Introducing a series of posts from the front-line of dementia care
It had been twenty years since I’d last dealt with bodily fluids that didn’t belong to either small children or one of the dogs. But here I was at 7am on a Saturday morning helping to wash and dress a chap called Ted. Ted has severe Alzheimer’s Disease. He cannot walk or talk, and needs constant assistance to do just about everything.
Before this, my last encounter with Alzheimer’s had been twenty years ago. I was training to be a Registered Mental Nurse and what was then known as ‘Psychogeriatrics’ really wasn’t the most popular placement for students. Hardly surprising for a specialty sounding like a David Lynch movie and promising little more than a seven hour shift full of old people’s bits and an ocean of human waste. But I finished my placement through gritted teeth and carried on toward a career with mentally disordered offenders and far, far away from the ravages of dementia.
So wiping Ted’s bum on a Saturday morning while normal people were having a lie-in could reasonably be described as a culture shock for one who normally earns a living travelling up and down the country running courses, or sitting at home bashing away at a laptop. But in six months as a relief care assistant I’ve learnt an incredible amount. About life. About death. About people. And a lot about dementia.
There was a time when dementia was, as it seemed to us student nurses, the unfashionable, unseen and unmentionable of health care. But more recently the blogosphere, social media, a smattering of telly and a renewed interest in the harm that can come to a group of people who are just about as vulnerable as it’s possible to be has made dementia a great deal more visible than it has been in the past. It is now something most people are aware of, even where they haven’t been touched by it themselves.
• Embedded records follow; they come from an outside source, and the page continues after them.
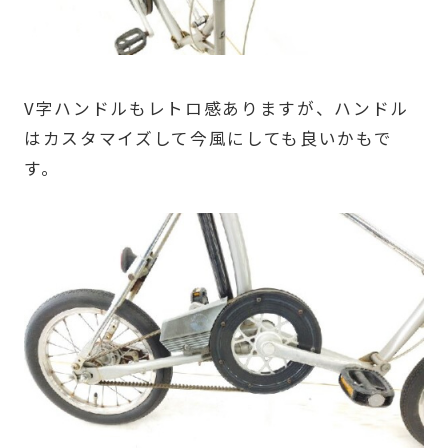
V字ハンドルもレトロ感ありますが、ハンドル
はカスタマイズして今風にしても良いかもで
す。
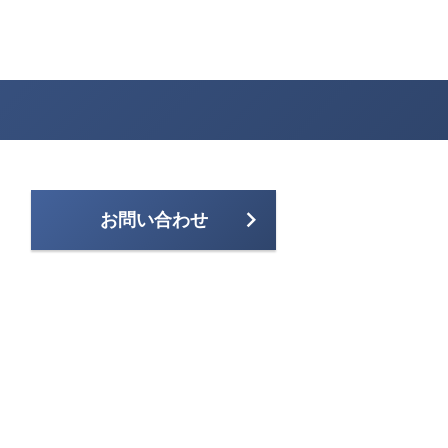
お問い合わせ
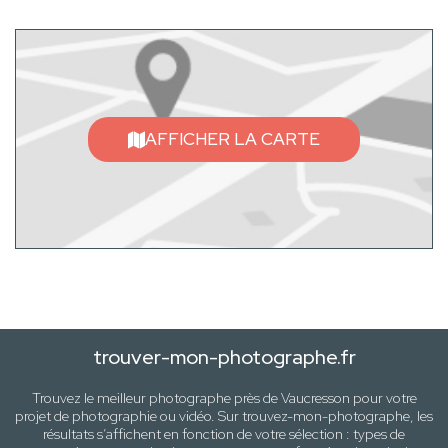
AFFICHER LA CARTE
trouver-mon-photographe.fr
Trouvez le meilleur photographe près de
Vaucresson
pour votre
projet de photographie ou vidéo. Sur trouvez-mon-photographe, les
résultats s’affichent en fonction de votre sélection :
types de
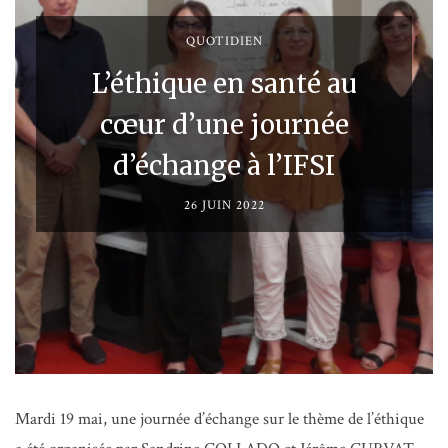
QUOTIDIEN
L’éthique en santé au
cœur d’une journée
d’échange à l’IFSI
26 JUIN 2022
Mardi 19 mai, une journée d’échange sur le thème de l’éthique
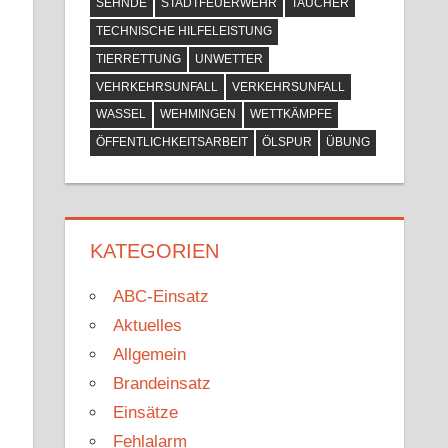
SEHNDE
STADTFEUERWEHR
TAUCHER
TECHNISCHE HILFELEISTUNG
TIERRETTUNG
UNWETTER
VEHRKEHRSUNFALL
VERKEHRSUNFALL
WASSEL
WEHMINGEN
WETTKÄMPFE
ÖFFENTLICHKEITSARBEIT
ÖLSPUR
ÜBUNG
KATEGORIEN
ABC-Einsatz
Aktuelles
Allgemein
Brandeinsatz
Einsätze
Fehlalarm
But there remains one perspective pretty much invisible to the dementia story. Not those of the sons and daughters of sufferers, many of whom have provided moving and hugely educational accounts of Alzheimers, Vascular, Lewy Body and all the other conditions which form the umbrella of ‘dementia’.
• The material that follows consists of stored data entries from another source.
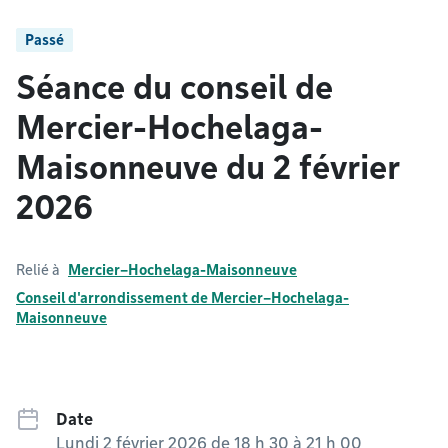
Passé
Séance du conseil de
Mercier-Hochelaga-
Maisonneuve du 2 février
2026
Relié à
Mercier–Hochelaga-Maisonneuve
Conseil d'arrondissement de Mercier–Hochelaga-
Maisonneuve
Date
Lundi 2 février 2026 de 18 h 30
à
21 h 00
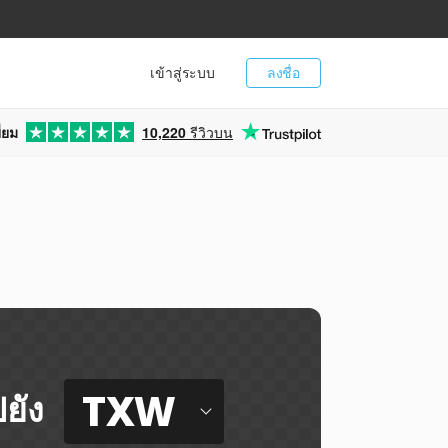
เข้าสู่ระบบ
ลงชื่อ
่ยม
10,220
รีวิวบน
TXW
ยัง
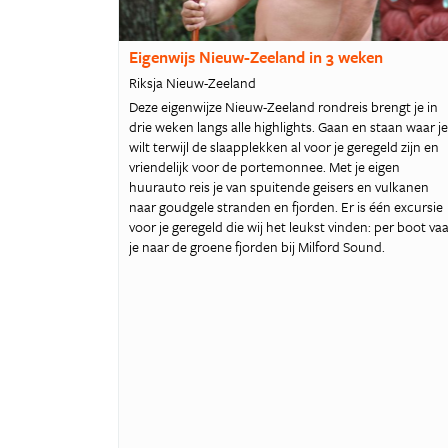
Eigenwijs Nieuw-Zeeland in 3 weken
Riksja Nieuw-Zeeland
Deze eigenwijze Nieuw-Zeeland rondreis brengt je in
drie weken langs alle highlights. Gaan en staan waar je
wilt terwijl de slaapplekken al voor je geregeld zijn en
vriendelijk voor de portemonnee. Met je eigen
huurauto reis je van spuitende geisers en vulkanen
naar goudgele stranden en fjorden. Er is één excursie
voor je geregeld die wij het leukst vinden: per boot va
je naar de groene fjorden bij Milford Sound.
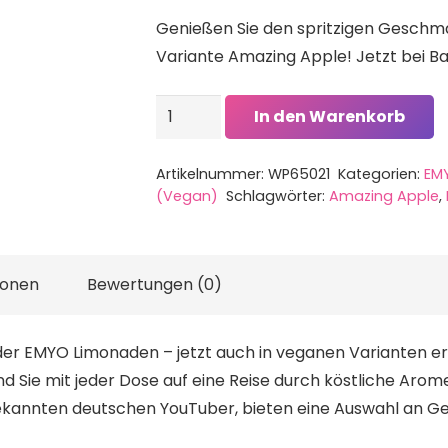
Genießen Sie den spritzigen Geschm
Variante Amazing Apple! Jetzt bei Ba
EMYO
In den Warenkorb
Limonade
-
Artikelnummer:
WP65021
Kategorien:
EMY
Vegan
(Vegan)
Schlagwörter:
Amazing Apple
,
-
Amazing
Apple
ionen
Bewertungen (0)
Dose
-
 der EMYO Limonaden – jetzt auch in veganen Varianten erh
330ml
nd Sie mit jeder Dose auf eine Reise durch köstliche Aro
Menge
ekannten deutschen YouTuber, bieten eine Auswahl an 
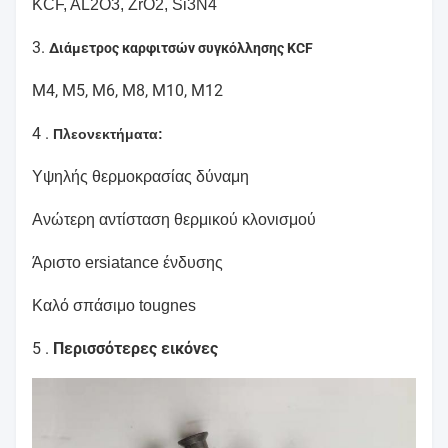
KCF, AL2O3, ZrO2, Si3N4
3.
Διάμετρος καρφιτσών συγκόλλησης KCF
M4, M5, M6, M8, M10, M12
4 .
Πλεονεκτήματα:
Υψηλής θερμοκρασίας δύναμη
Ανώτερη αντίσταση θερμικού κλονισμού
Άριστο ersiatance ένδυσης
Καλό σπάσιμο tougnes
5 .
Περισσότερες εικόνες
There are around 18000 nursing and residential care homes in the UK. They will be staffed by a team of mainly unqualified care assistants, primarily female and paid minimum or near minimum wage, In many cases they will have had just about enough training to tick a box and satisfy the CQC inspector, and may often have little command of English.
Theirs is pretty much a silence broken only by the odd hidden camera expose of physical abuse, verbal hostility or theft, or the ever growing focus on care home scandals where residents are left starving, dehydrated and rotting in their own excrement. If they work in people’s own homes as domiciliary carers, they don’t turn up, or when they do, spend barely any of the allotted (and paid for) time with their clients. We hear some pretty terrible stuff, but how often do we hear the care assistants’ side of the story?
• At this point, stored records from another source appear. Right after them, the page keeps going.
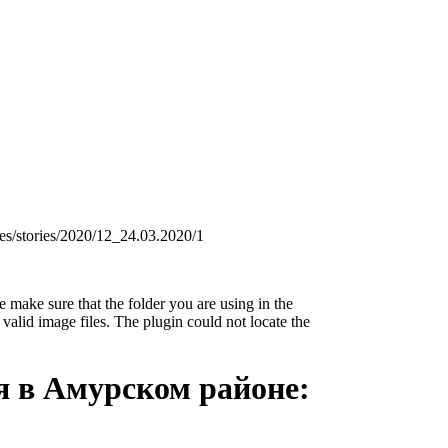
s/stories/2020/12_24.03.2020/1
 make sure that the folder you are using in the
valid image files. The plugin could not locate the
я в Амурском районе:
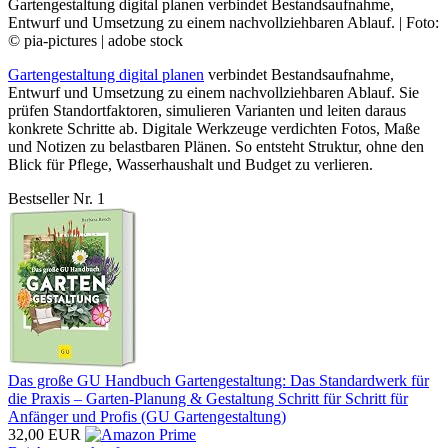
Gartengestaltung digital planen verbindet Bestandsaufnahme,
Entwurf und Umsetzung zu einem nachvollziehbaren Ablauf. | Foto:
© pia-pictures | adobe stock
Gartengestaltung digital planen
verbindet Bestandsaufnahme,
Entwurf und Umsetzung zu einem nachvollziehbaren Ablauf. Sie
prüfen Standortfaktoren, simulieren Varianten und leiten daraus
konkrete Schritte ab. Digitale Werkzeuge verdichten Fotos, Maße
und Notizen zu belastbaren Plänen. So entsteht Struktur, ohne den
Blick für Pflege, Wasserhaushalt und Budget zu verlieren.
Bestseller Nr. 1
Das große GU Handbuch Gartengestaltung: Das Standardwerk für
die Praxis – Garten-Planung & Gestaltung Schritt für Schritt für
Anfänger und Profis (GU Gartengestaltung)
32,00 EUR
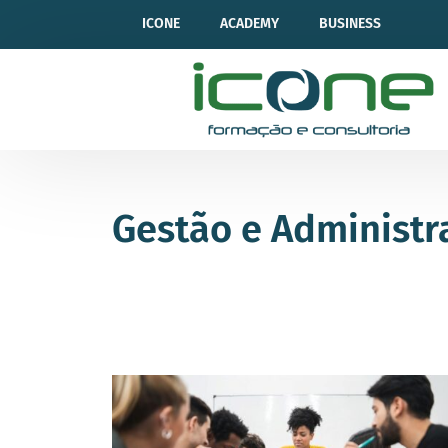
ICONE
ACADEMY
BUSINESS
Gestão e Administr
Most people working on the front line of dementia care aren’t big on talking about what they do. From my own experience, this certainly isn’t because they’re inarticulate or have nothing to say. They’re just too busy putting in enough minimum wage hours to pay the gas bill. So this is a carers-eye view of a degenerative brain condition which ranges from the mild early-stage to the severe, terminal condition we rather clumsily lump into the term ‘dementia.’ It won’t always be easy reading and there will be mention of things we British would never normally mention, but I’m lucky to work in the sort of home where good things happen as well.